利用者が望んでないのに自動的にリボ払い

カードホルダーはリボ払いにすれば金利を取られることを知っています。そこでクレジット会社は支払い方法をリボに変更してもらおうと、利用者に特典をつける戦略を考えました。一回払いからリボ払いに変更すれば、ポイントが2倍になったり、特定の商品についてはキャッシュバックするといったキャンペーンを展開するようになりました。リボ専用カードも次々と登場しています。

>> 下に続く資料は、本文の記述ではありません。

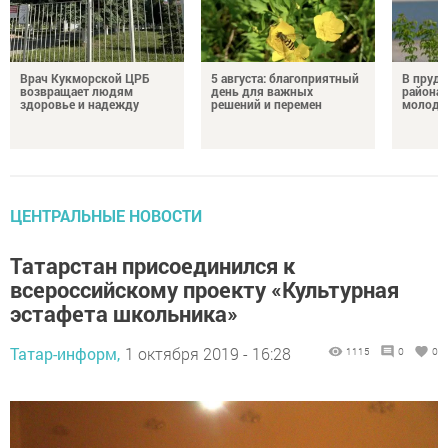
Врач Кукморской ЦРБ
5 августа: благоприятный
В пруду
возвращает людям
день для важных
района 
здоровье и надежду
решений и перемен
молодо
ЦЕНТРАЛЬНЫЕ НОВОСТИ
Татарстан присоединился к
всероссийскому проекту «Культурная
эстафета школьника»
Татар-информ,
1 октября 2019 - 16:28
1115
0
0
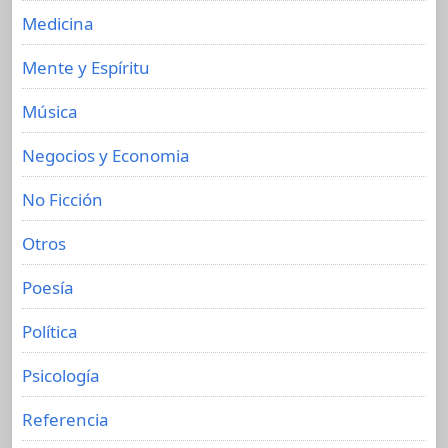
Medicina
Mente y Espíritu
Música
Negocios y Economia
No Ficción
Otros
Poesía
Política
Psicología
Referencia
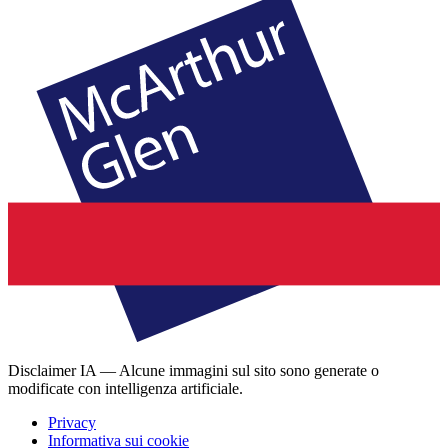
Disclaimer IA — Alcune immagini sul sito sono generate o
modificate con intelligenza artificiale.
Privacy
Informativa sui cookie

クレジットカード会社のWebサイトで、自分の返済予定や利用明細を見ると、購入した商品ごとに「リボへ変更」と書かれたボタンが目立つように赤い字で表示されている場合があります。チェックマークを入れるだけでリボ専用カードでなくても、通常のクレジットカードで簡単にリボに変更できるシステムになっているのです。
国民生活センターの調べでは、リボに関する相談件数は2009年11月時点での比較で、前年比約60%増加して約200件。消費者からは「お店が発行するポイントカードにクレジット機能付きのカードを選択するように勧められたら、リボ専用カードだった」という、説明不足が原因と思われる苦情も寄せられています。消費者が説明書や注意書きをきちんと読めばトラブルにはならないのですが、表示が分かりにくいなど、適切な情報提供になっていないケースもあるようです。紛らわしいのは、リボ専用カードで決済するのも「1回払い」に変わりがない事実。通常のクレジットカードと同じ感覚でリボ専用カードを使う人がいても不思議ではありません。
一時的な負担軽減を歓迎する利用者心理を突くのは、クレジットカードの信頼性低下にもつながりかねません。